Give ear O heavens, let me speak,
Let the earth hear the words I utter,
May my discourse come down as rain.
We are being reminded not just of our history but our fate. We are reminded that we will fail but that God and Israel will be reconciled. We will return. The Parasha ends with Moses being called to depart and go up to Mount Nebo where he will die. He is mortal.
But why is it in the form of a song? We are warned that we will stray and will need to find a way back to God. We too are mortal. Songs and tunes of our childhood remain deep in our memories. Life and the course of events are unpredictable. It is easy to forget those parts of practice handed down by our parents and grandparents. Tunes and the prayers become lost; but a remnant always remains. It may just be Kaddish or a flicker of recognition of the Kol Nidre prayer, but it is always there.
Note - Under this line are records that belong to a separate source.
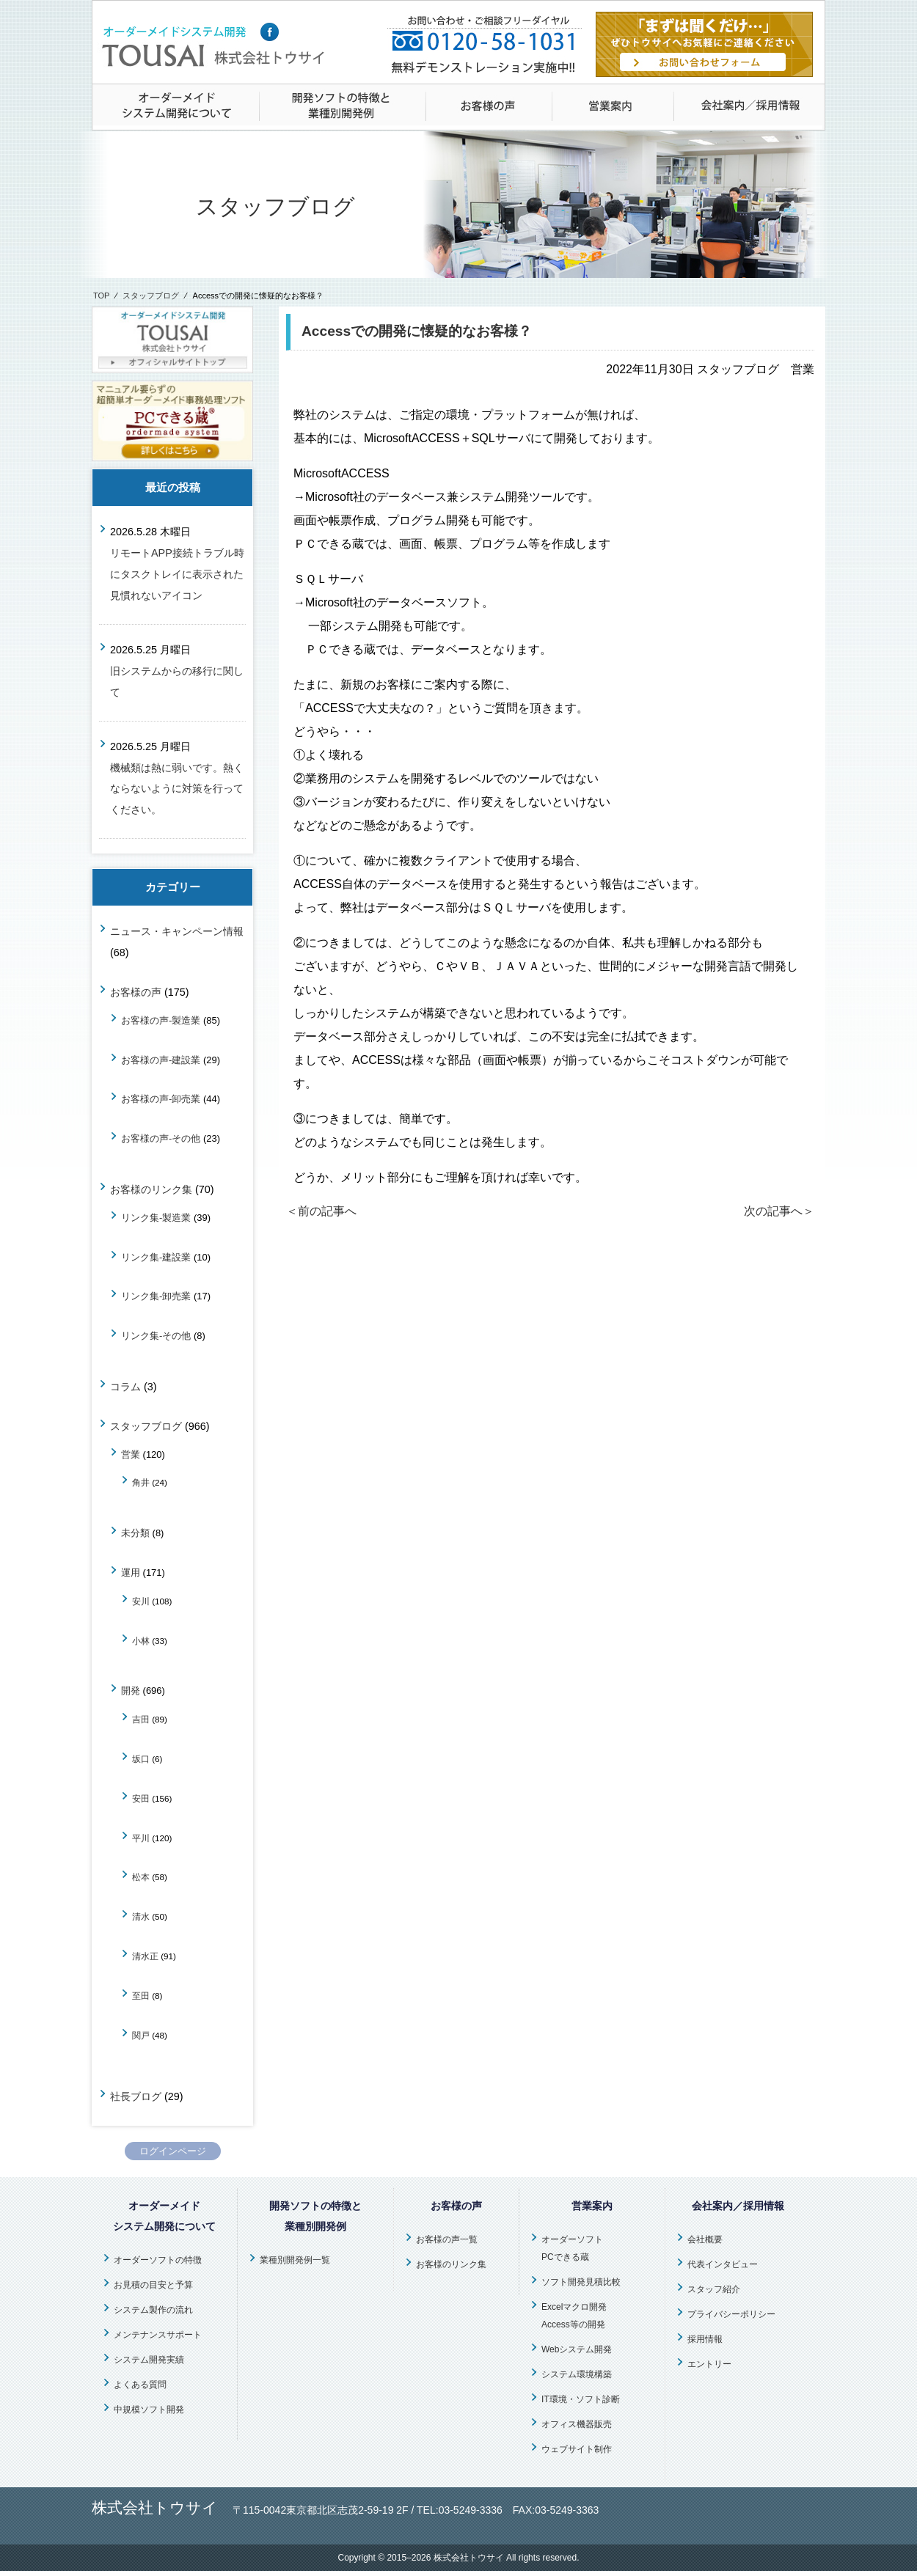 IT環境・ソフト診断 (580, 2399)
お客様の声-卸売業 (160, 1098)
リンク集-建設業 (156, 1257)
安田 (141, 1798)
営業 (130, 1454)
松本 (141, 1877)
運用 (130, 1572)
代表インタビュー (722, 2264)
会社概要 (705, 2239)
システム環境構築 (576, 2374)
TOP (101, 295)
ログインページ (172, 2151)
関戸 (141, 2035)
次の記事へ (779, 1211)
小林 (141, 1640)
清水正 (145, 1956)
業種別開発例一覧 (295, 2260)
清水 (141, 1916)
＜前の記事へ (321, 1211)
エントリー (709, 2364)
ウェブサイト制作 (576, 2449)
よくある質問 (140, 2384)
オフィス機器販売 (576, 2424)
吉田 (141, 1719)
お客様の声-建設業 (160, 1059)
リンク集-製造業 (156, 1217)
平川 (141, 1838)
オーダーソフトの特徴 (158, 2260)
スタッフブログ (151, 295)
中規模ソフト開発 (149, 2409)
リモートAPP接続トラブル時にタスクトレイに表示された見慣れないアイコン (177, 574)
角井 (141, 1482)
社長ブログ (135, 2096)
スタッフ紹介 (713, 2289)
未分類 (135, 1532)
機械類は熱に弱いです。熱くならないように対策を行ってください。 (177, 789)
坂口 (141, 1759)
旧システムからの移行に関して (177, 681)
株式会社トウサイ (469, 2558)
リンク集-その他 (156, 1335)
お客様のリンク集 (151, 1189)
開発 (130, 1690)
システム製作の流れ (153, 2310)
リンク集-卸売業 (156, 1296)
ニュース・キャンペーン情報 (177, 931)
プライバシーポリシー (731, 2314)
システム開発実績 (149, 2360)
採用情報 (705, 2339)
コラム (125, 1386)
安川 (141, 1601)
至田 (141, 1995)
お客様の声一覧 (447, 2239)
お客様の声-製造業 (160, 1020)
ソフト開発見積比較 (581, 2282)
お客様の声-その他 (160, 1138)
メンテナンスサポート (158, 2335)
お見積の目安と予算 (153, 2285)
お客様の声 (135, 992)
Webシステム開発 (576, 2349) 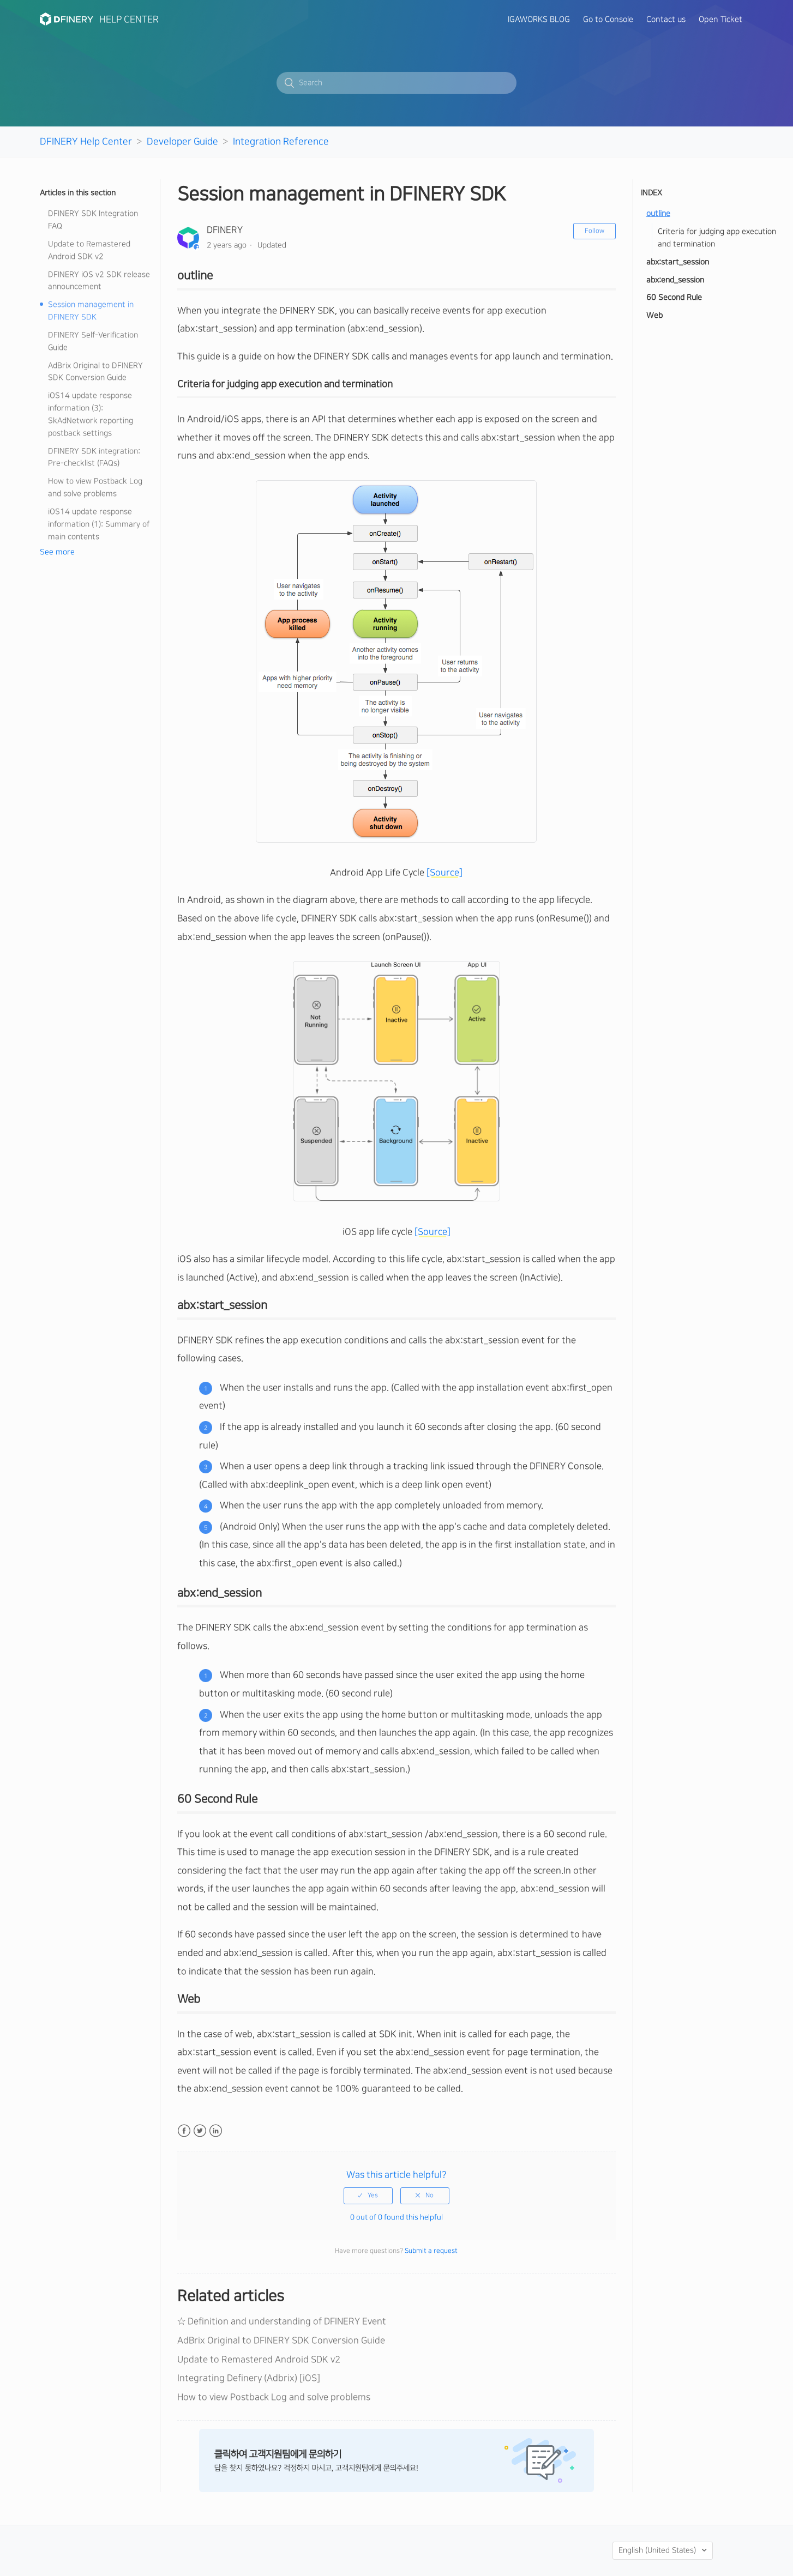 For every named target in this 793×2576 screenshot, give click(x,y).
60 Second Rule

There is a story told of very young Jewish children who, having been hidden with gentile families during the Shoah, were gathered together after the war. They were asked what they remembered of their families, but they could not remember. One of the volunteers started to sing” Rhozinkes mit Mandelen”, the famous lullaby and slowly all the children joined in. The song, like the discourse in Shir Ha’azinu, had come down like rain to awaken the children.